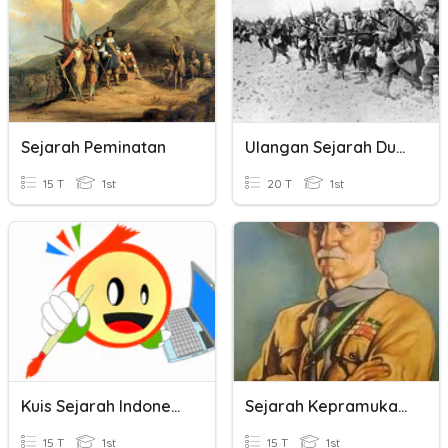
Sejarah Peminatan
Ulangan Sejarah Dunia
15 T
1st
20 T
1st
Kuis Sejarah Indonesia 2
Sejarah Kepramukaan
15 T
1st
15 T
1st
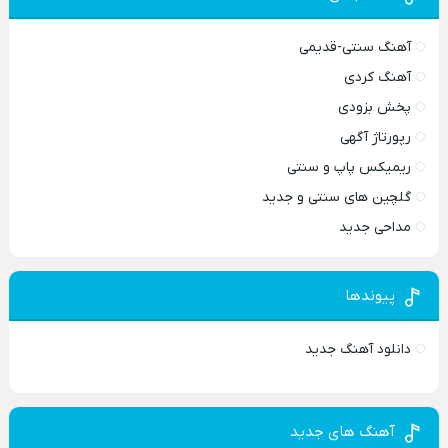
آهنگ سنتی-قدیمی
آهنگ کردی
پخش بزودی
رپورتاژ آگهی
ریمیکس پاپ و سنتی
گلچین های سنتی و جدید
مداحی جدید
پیوندها
دانلود آهنگ جدید
آهنگ های جدید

WHAT IS BEING ASKED —
Which lines in the listing hold the word "Sejarah"? Copy them out.

OUTPUT FOR THIS EXERCISE —
Sejarah Peminatan
Ulangan Sejarah Dunia
Kuis Sejarah Indonesia 2
Sejarah Kepramukaan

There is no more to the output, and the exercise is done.